==== GIVEN DATA ====

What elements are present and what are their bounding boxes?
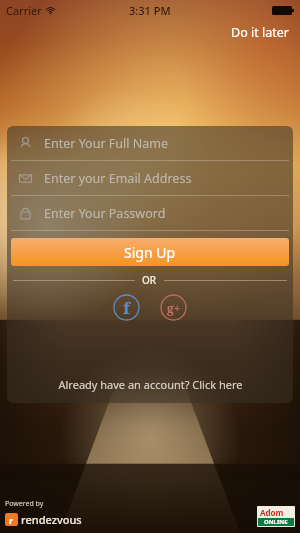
button[interactable]: Already have an account? Click here bbox=[7, 372, 293, 397]
staticText: Already have an account? Click here bbox=[58, 377, 243, 392]
button[interactable]: Sign Up bbox=[11, 238, 289, 266]
staticText: r bbox=[9, 514, 14, 526]
button[interactable]: Sign up with Google Plus bbox=[160, 294, 187, 321]
staticText: Carrier bbox=[6, 3, 42, 18]
button[interactable]: Enter Your Password bbox=[7, 196, 293, 231]
button[interactable]: Do it later bbox=[228, 21, 292, 44]
button[interactable]: Enter Your Full Name bbox=[7, 126, 293, 161]
staticText: Powered by bbox=[5, 499, 44, 509]
staticText: g+ bbox=[167, 300, 181, 316]
staticText: Do it later bbox=[231, 24, 289, 41]
staticText: OR bbox=[142, 273, 157, 287]
staticText: Sign Up bbox=[124, 243, 176, 262]
staticText: 3:31 PM bbox=[129, 3, 171, 18]
staticText: ONLINE bbox=[264, 518, 288, 526]
button[interactable]: Sign up with Facebook bbox=[113, 294, 140, 321]
staticText: Adom bbox=[260, 507, 284, 518]
staticText: f bbox=[123, 296, 130, 319]
staticText: Enter your Email Address bbox=[44, 170, 192, 187]
staticText: Enter Your Full Name bbox=[44, 135, 168, 152]
button[interactable]: Enter your Email Address bbox=[7, 161, 293, 196]
staticText: Enter Your Password bbox=[44, 205, 166, 222]
staticText: rendezvous bbox=[21, 512, 82, 527]
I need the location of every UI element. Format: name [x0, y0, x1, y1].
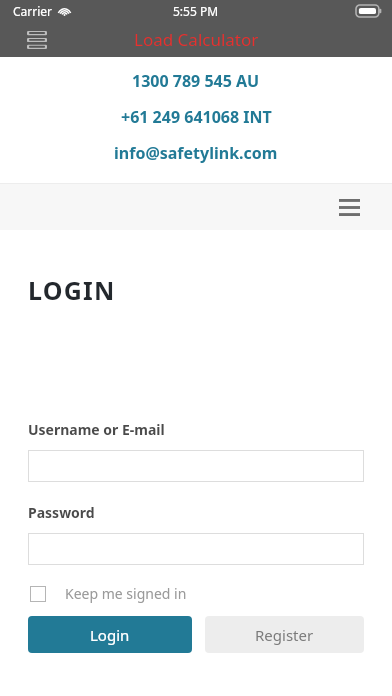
- button[interactable]: info@safetylink.com: [0, 142, 392, 164]
- staticText: 5:55 PM: [173, 3, 219, 19]
- staticText: Keep me signed in: [65, 584, 187, 603]
- button[interactable]: [28, 533, 364, 565]
- staticText: Load Calculator: [134, 28, 259, 51]
- staticText: Password: [28, 503, 95, 522]
- staticText: Carrier: [13, 3, 53, 19]
- staticText: LOGIN: [28, 273, 116, 307]
- button[interactable]: Menu: [20, 26, 54, 54]
- button[interactable]: 1300 789 545 AU: [0, 70, 392, 92]
- staticText: 1300 789 545 AU: [132, 70, 260, 92]
- button[interactable]: +61 249 641068 INT: [0, 106, 392, 128]
- button[interactable]: Register: [205, 616, 364, 653]
- staticText: info@safetylink.com: [114, 142, 278, 164]
- button[interactable]: Open navigation menu: [334, 192, 364, 222]
- staticText: Username or E-mail: [28, 420, 165, 439]
- button[interactable]: Keep me signed in: [28, 582, 187, 605]
- staticText: Register: [255, 625, 314, 645]
- staticText: +61 249 641068 INT: [121, 106, 272, 128]
- button[interactable]: [28, 450, 364, 482]
- staticText: Login: [90, 625, 130, 645]
- button[interactable]: Login: [28, 616, 192, 653]
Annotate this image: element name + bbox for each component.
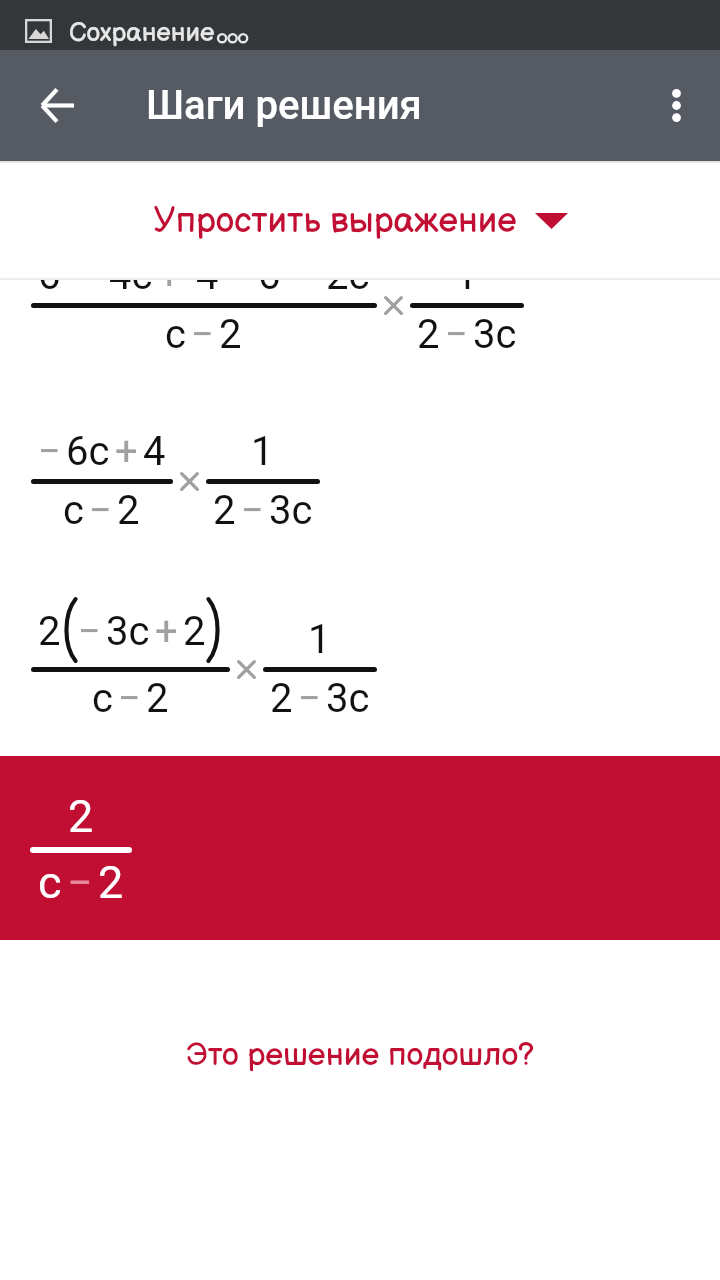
staticText: +	[158, 280, 181, 299]
staticText: 4	[196, 280, 219, 299]
staticText: 6c	[66, 428, 110, 475]
staticText: 2	[213, 487, 236, 534]
staticText: 2	[98, 856, 124, 909]
staticText: 3c	[473, 311, 517, 358]
button[interactable]: More options	[632, 50, 720, 161]
staticText: −	[241, 487, 264, 534]
staticText: Упростить выражение	[153, 200, 517, 242]
staticText: −	[89, 487, 112, 534]
staticText: −	[118, 675, 141, 722]
staticText: 2	[38, 608, 61, 655]
staticText: −	[298, 675, 321, 722]
staticText: 2	[117, 487, 140, 534]
staticText: −	[67, 856, 93, 909]
button[interactable]: 2	[0, 756, 720, 940]
staticText: 6	[258, 280, 281, 299]
staticText: −	[191, 311, 214, 358]
staticText: 3c	[106, 608, 150, 655]
staticText: Это решение подошло?	[186, 1036, 535, 1074]
staticText: −	[445, 311, 468, 358]
staticText: 2	[146, 675, 169, 722]
staticText: Шаги решения	[146, 82, 422, 129]
staticText: c	[38, 856, 62, 909]
staticText: 2c	[326, 280, 370, 299]
staticText: 2	[219, 311, 242, 358]
staticText: +	[115, 428, 138, 475]
staticText: 3c	[326, 675, 370, 722]
staticText: 4c	[109, 280, 153, 299]
staticText: 1	[455, 280, 478, 299]
staticText: 2	[270, 675, 293, 722]
button[interactable]: Упростить выражение	[153, 200, 568, 242]
staticText: 2	[183, 608, 206, 655]
button[interactable]: Back	[0, 50, 113, 161]
staticText: −	[78, 608, 101, 655]
staticText: −	[38, 428, 61, 475]
staticText: 1	[308, 616, 331, 663]
staticText: 1	[251, 428, 274, 475]
staticText: 2	[68, 790, 94, 843]
staticText: c	[92, 675, 113, 722]
button[interactable]: Это решение подошло?	[0, 1036, 720, 1074]
staticText: Сохранение	[69, 18, 215, 49]
staticText: +	[155, 608, 178, 655]
staticText: 3c	[269, 487, 313, 534]
staticText: 2	[417, 311, 440, 358]
staticText: 4	[143, 428, 166, 475]
staticText: 6	[38, 280, 61, 299]
staticText: c	[165, 311, 186, 358]
staticText: c	[63, 487, 84, 534]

====

◆ **AIM OF THE TASK**
Using the records above, reproduce exactly the lines from the line containing "Annotate this image: element" through the last line, with both ends kept and no pictures.

◆ **RESPONSE TO THIS TASK**
Annotate this image: element name + bbox for each component.
staticText: +	[158, 280, 181, 299]
staticText: 4	[196, 280, 219, 299]
staticText: 6c	[66, 428, 110, 475]
staticText: 2	[213, 487, 236, 534]
staticText: 2	[98, 856, 124, 909]
staticText: 3c	[473, 311, 517, 358]
button[interactable]: More options	[632, 50, 720, 161]
staticText: −	[241, 487, 264, 534]
staticText: Упростить выражение	[153, 200, 517, 242]
staticText: −	[89, 487, 112, 534]
staticText: −	[118, 675, 141, 722]
staticText: 2	[38, 608, 61, 655]
staticText: −	[298, 675, 321, 722]
staticText: 2	[117, 487, 140, 534]
staticText: −	[67, 856, 93, 909]
button[interactable]: 2	[0, 756, 720, 940]
staticText: 6	[258, 280, 281, 299]
staticText: −	[191, 311, 214, 358]
staticText: 3c	[106, 608, 150, 655]
staticText: Это решение подошло?	[186, 1036, 535, 1074]
staticText: −	[445, 311, 468, 358]
staticText: 2	[146, 675, 169, 722]
staticText: Шаги решения	[146, 82, 422, 129]
staticText: c	[38, 856, 62, 909]
staticText: 2c	[326, 280, 370, 299]
staticText: 2	[219, 311, 242, 358]
staticText: +	[115, 428, 138, 475]
staticText: 3c	[326, 675, 370, 722]
staticText: 4c	[109, 280, 153, 299]
staticText: 1	[455, 280, 478, 299]
staticText: 2	[270, 675, 293, 722]
button[interactable]: Упростить выражение	[153, 200, 568, 242]
staticText: 2	[183, 608, 206, 655]
button[interactable]: Back	[0, 50, 113, 161]
staticText: −	[78, 608, 101, 655]
staticText: −	[38, 428, 61, 475]
staticText: 1	[308, 616, 331, 663]
staticText: 1	[251, 428, 274, 475]
staticText: 2	[68, 790, 94, 843]
staticText: c	[92, 675, 113, 722]
button[interactable]: Это решение подошло?	[0, 1036, 720, 1074]
staticText: Сохранение	[69, 18, 215, 49]
staticText: +	[155, 608, 178, 655]
staticText: 3c	[269, 487, 313, 534]
staticText: 2	[417, 311, 440, 358]
staticText: 4	[143, 428, 166, 475]
staticText: 6	[38, 280, 61, 299]
staticText: c	[165, 311, 186, 358]
staticText: c	[63, 487, 84, 534]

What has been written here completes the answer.